══ Data for this exercise ══

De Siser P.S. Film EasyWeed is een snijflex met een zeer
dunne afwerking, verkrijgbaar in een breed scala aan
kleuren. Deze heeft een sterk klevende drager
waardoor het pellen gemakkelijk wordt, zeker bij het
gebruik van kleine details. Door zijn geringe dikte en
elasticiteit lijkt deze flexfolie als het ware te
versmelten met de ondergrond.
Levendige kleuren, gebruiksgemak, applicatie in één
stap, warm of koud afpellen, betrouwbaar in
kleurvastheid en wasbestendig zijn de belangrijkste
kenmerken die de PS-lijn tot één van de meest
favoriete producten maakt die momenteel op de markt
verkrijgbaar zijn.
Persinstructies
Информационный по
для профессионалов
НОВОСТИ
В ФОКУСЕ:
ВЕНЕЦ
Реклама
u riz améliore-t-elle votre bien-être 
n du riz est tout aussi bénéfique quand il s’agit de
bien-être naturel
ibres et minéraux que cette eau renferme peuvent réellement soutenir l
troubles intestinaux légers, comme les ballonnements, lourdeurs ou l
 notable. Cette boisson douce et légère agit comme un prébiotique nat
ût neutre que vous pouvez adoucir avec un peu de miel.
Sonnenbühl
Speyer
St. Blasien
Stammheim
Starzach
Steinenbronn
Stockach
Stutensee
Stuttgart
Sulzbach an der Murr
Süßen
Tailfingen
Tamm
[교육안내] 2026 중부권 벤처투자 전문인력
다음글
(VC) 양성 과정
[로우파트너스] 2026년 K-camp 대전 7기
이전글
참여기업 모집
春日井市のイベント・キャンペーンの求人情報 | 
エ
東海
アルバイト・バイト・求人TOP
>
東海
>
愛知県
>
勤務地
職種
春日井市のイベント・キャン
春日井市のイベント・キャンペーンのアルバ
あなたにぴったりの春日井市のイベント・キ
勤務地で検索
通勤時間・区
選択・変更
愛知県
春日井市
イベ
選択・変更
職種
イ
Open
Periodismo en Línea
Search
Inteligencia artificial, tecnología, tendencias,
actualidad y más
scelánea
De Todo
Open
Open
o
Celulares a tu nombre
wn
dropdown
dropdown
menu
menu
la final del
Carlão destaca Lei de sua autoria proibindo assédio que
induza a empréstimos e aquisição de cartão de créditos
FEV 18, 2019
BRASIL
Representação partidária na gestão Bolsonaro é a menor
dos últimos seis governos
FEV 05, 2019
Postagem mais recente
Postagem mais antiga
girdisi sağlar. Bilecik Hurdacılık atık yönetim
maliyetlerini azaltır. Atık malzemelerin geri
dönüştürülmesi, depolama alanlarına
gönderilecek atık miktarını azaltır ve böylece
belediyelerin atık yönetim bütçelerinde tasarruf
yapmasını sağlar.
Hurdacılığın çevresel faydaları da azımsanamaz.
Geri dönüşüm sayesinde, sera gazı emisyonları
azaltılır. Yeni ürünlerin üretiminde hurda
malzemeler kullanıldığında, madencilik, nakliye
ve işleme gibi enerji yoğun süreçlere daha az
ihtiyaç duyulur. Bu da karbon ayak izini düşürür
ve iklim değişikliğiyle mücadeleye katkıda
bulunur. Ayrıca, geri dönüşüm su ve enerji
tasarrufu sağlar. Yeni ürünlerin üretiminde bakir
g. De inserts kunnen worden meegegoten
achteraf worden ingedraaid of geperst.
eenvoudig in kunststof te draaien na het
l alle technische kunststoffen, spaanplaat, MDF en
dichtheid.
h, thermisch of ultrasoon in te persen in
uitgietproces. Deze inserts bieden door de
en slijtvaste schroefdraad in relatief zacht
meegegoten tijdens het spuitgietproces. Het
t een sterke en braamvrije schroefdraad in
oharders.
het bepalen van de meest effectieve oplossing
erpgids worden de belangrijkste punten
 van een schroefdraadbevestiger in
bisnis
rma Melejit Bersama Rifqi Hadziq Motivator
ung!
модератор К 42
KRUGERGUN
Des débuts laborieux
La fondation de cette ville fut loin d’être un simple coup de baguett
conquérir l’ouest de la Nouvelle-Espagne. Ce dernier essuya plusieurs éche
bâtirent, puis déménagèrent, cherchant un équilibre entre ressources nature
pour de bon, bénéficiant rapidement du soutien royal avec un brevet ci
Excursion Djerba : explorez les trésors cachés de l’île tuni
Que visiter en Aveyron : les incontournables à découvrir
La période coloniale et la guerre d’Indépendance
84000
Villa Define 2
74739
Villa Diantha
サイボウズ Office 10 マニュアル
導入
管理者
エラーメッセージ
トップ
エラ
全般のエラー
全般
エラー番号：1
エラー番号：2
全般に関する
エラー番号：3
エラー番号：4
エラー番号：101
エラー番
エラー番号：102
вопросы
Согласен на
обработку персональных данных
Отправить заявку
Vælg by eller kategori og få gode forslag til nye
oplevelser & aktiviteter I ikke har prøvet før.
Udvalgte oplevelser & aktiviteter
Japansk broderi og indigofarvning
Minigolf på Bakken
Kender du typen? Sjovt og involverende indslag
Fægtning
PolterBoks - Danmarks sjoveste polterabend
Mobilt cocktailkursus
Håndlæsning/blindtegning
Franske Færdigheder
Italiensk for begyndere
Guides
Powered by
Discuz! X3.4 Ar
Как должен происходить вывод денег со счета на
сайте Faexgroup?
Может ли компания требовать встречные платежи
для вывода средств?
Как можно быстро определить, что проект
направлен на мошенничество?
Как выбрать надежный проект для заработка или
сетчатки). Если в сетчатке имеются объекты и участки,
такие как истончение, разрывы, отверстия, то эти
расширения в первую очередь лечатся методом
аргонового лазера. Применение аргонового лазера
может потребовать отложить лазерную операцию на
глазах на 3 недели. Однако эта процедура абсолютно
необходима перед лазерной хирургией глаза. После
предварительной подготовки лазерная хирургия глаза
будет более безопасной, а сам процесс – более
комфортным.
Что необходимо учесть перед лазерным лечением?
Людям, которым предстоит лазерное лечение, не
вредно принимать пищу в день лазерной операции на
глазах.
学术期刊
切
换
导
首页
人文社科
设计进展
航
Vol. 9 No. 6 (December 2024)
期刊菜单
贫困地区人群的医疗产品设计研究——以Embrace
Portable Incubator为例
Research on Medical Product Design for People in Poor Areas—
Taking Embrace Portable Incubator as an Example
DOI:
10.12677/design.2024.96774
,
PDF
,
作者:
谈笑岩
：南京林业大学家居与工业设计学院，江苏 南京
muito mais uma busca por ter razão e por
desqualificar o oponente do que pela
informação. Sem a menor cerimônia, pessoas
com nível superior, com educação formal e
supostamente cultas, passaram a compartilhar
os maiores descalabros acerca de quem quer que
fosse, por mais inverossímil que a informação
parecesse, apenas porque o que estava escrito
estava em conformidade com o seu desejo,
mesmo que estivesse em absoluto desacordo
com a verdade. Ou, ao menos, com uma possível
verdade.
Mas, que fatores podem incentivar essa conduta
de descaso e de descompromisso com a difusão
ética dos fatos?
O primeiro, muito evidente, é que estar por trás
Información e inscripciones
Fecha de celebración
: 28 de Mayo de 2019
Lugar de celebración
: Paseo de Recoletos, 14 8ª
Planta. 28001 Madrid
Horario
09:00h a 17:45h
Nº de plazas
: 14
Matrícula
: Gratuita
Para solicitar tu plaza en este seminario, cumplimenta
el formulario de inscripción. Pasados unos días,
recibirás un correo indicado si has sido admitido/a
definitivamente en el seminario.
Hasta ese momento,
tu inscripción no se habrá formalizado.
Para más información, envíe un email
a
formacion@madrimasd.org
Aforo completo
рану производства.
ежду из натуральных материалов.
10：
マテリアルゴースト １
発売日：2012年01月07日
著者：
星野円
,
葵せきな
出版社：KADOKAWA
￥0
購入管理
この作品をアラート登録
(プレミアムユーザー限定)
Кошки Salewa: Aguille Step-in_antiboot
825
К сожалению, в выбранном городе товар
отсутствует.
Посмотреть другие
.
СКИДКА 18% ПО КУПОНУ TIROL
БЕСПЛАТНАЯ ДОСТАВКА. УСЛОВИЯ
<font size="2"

═══

▶ _Assigned task_:
Verbatim output is expected for the lines from the start of the data to the line in which "notable. Cette boisson" appears, both included.

▶ _Response area_:
De Siser P.S. Film EasyWeed is een snijflex met een zeer
dunne afwerking, verkrijgbaar in een breed scala aan
kleuren. Deze heeft een sterk klevende drager
waardoor het pellen gemakkelijk wordt, zeker bij het
gebruik van kleine details. Door zijn geringe dikte en
elasticiteit lijkt deze flexfolie als het ware te
versmelten met de ondergrond.
Levendige kleuren, gebruiksgemak, applicatie in één
stap, warm of koud afpellen, betrouwbaar in
kleurvastheid en wasbestendig zijn de belangrijkste
kenmerken die de PS-lijn tot één van de meest
favoriete producten maakt die momenteel op de markt
verkrijgbaar zijn.
Persinstructies
Информационный по
для профессионалов
НОВОСТИ
В ФОКУСЕ:
ВЕНЕЦ
Реклама
u riz améliore-t-elle votre bien-être 
n du riz est tout aussi bénéfique quand il s’agit de
bien-être naturel
ibres et minéraux que cette eau renferme peuvent réellement soutenir l
troubles intestinaux légers, comme les ballonnements, lourdeurs ou l
 notable. Cette boisson douce et légère agit comme un prébiotique nat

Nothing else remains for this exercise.